Visto il periodo, non è facile dare un giudizio sulle trimestrali che stanno uscendo in questi giorni ma, come ci consueto, su queste pagine cercheremo di analizzare cos’ha combinato Apple nei tre mesi estivi… ben consapevoli che tutti i dati che andremo ad analizzare sono condizionati da almeno 3 macro-fattori:

  • Il CODIV, che da un lato rallenta i consumi, ma dall’altro può favorire chi vende certi prodotti e servizi (basti pensare alla necessità di ricorrere allo smartworking, la didattica a distanza, e i servizi).
  • Il lancio dei nuovi iPad e dei nuovi iPhone, ancora esclusi dal conteggio di questa trimestrale, ma che (in quanto attesi) hanno sicuramente influenzato le vendite di questi device nei mesi precedenti.
  • L’attesa dei nuovi Mac Silicon, col conseguente dubbio su quale modello scegliere in questo periodo… da un lato c’è chi vuole accaparrarsi le ultime versioni Intel, dall’altro chi rimanda l’acquisto aspettando i primi modelli con processori Apple.

Al netto di queste considerazioni, i numeri ci dicono che Apple ha fatturato 64,7 miliardi di dollari, segnando un incremento significativo rispetto ai 60 miliardi dello stesso trimestre del 2019… e anche nel confronto anno su anno, si passa dai 260,1 ai 274,5 miliardi di dollari.
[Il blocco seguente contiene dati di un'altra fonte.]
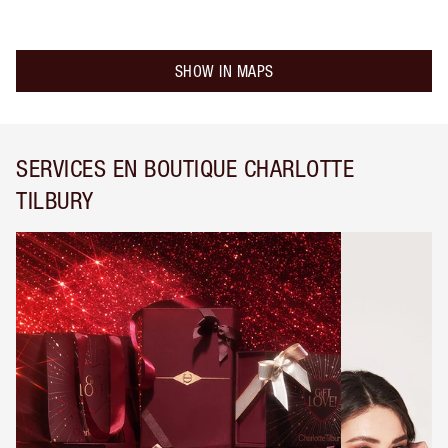
SHOW IN MAPS
SERVICES EN BOUTIQUE CHARLOTTE
TILBURY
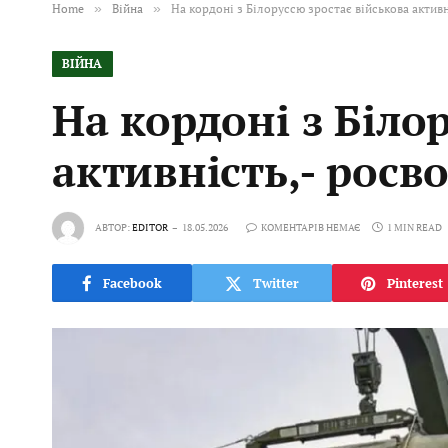
Home
»
Війна
»
На кордоні з Білоруссю зростає військова актив
ВІЙНА
На кордоні з Біло
активність,- росв
АВТОР:
EDITOR
18.05.2026
КОМЕНТАРІВ НЕМАЄ
1 MIN READ
Facebook
Twitter
Pinterest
Tutto bene quindi? Considerate le premesse fatte sopra, potremmo dire di si, anche perché i nuovi prodotti (e quelli attesi) dovranno ancora far sentire i loro effetti nei mesi a venire. Se andiamo però ad esaminare il dettaglio dei dati, possiamo scoprire come mai a mercati chiusi, il titolo AAPL sta perdendo (in questo momento) il 5% circa…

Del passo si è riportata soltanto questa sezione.